Task.
Set down each entry as it stands. Skip the pictures.

Top of Records for processing

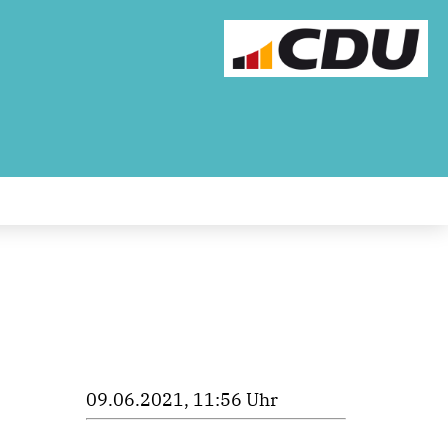
09.06.2021, 11:56 Uhr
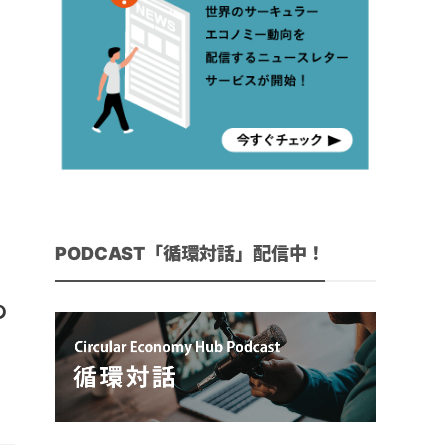
PODCAST「循環対話」配信中！
の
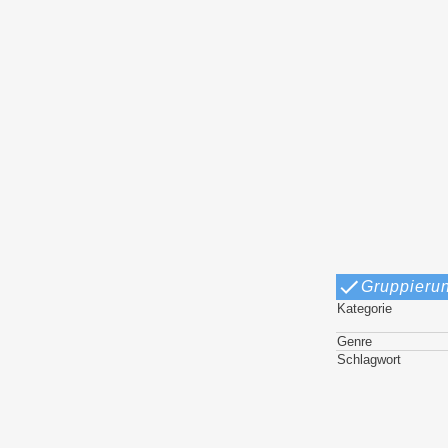
Gruppieru
Kategorie
Genre
Schlagwort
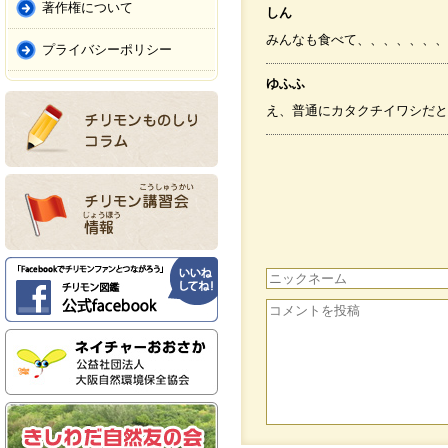
著作権について
しん
みんなも食べて、、、、、、、
プライバシーポリシー
ゆふふ
え、普通にカタクチイワシだと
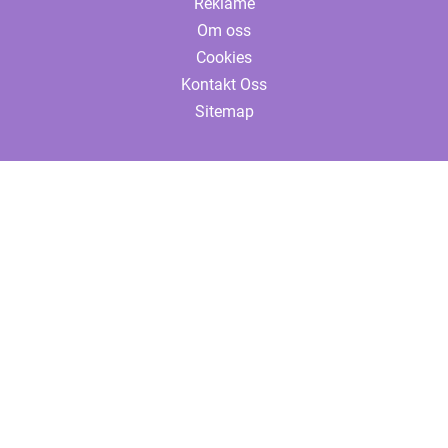
Reklame
Om oss
Cookies
Kontakt Oss
Sitemap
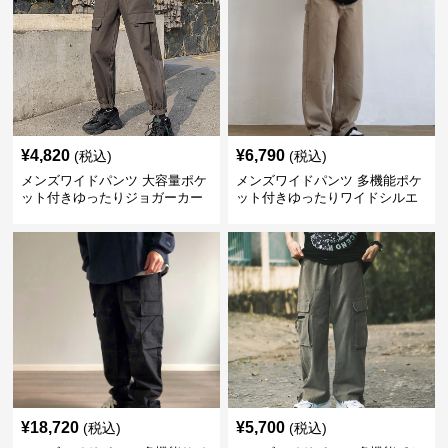
¥
4,820
¥
6,790
(税込)
(税込)
メンズワイドパンツ 大容量ポケ
メンズワイドパンツ 多機能ポケ
ット付きゆったりジョガーカー
ット付きゆったりワイドシルエ
ゴパンツ
ット作業風長ズボン
¥
18,720
¥
5,700
(税込)
(税込)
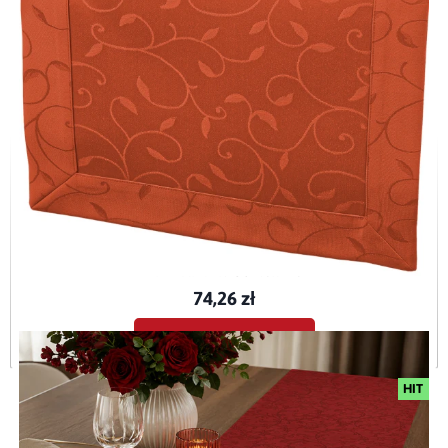
Bieżnik plamoodporny Dafne terakota (3970) O5
BIE-DAF-TER-O5-40x120
74,26 zł
Dodaj do koszyka
HIT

Bottom of Records for processing

Your solution.
09.06.2021, 11:56 Uhr
PODCAST「循環対話」配信中！
の
Gruppieru
Kategorie
Genre
Schlagwort
著作権について
しん
みんなも食べて、、、、、、、
プライバシーポリシー
ゆふふ
え、普通にカタクチイワシだと
Reklame
Om oss
Cookies
Kontakt Oss
Sitemap
¥
4,820
¥
6,790
(税込)
(税込)
メンズワイドパンツ 大容量ポケ
メンズワイドパンツ 多機能ポケ
ット付きゆったりジョガーカー
ット付きゆったりワイドシルエ
ゴパンツ
ット作業風長ズボン
¥
18,720
¥
5,700
(税込)
(税込)
Bieżnik plamoodporny Dafne terakota (3970) O5
BIE-DAF-TER-O5-40x120
74,26 zł
Dodaj do koszyka
HIT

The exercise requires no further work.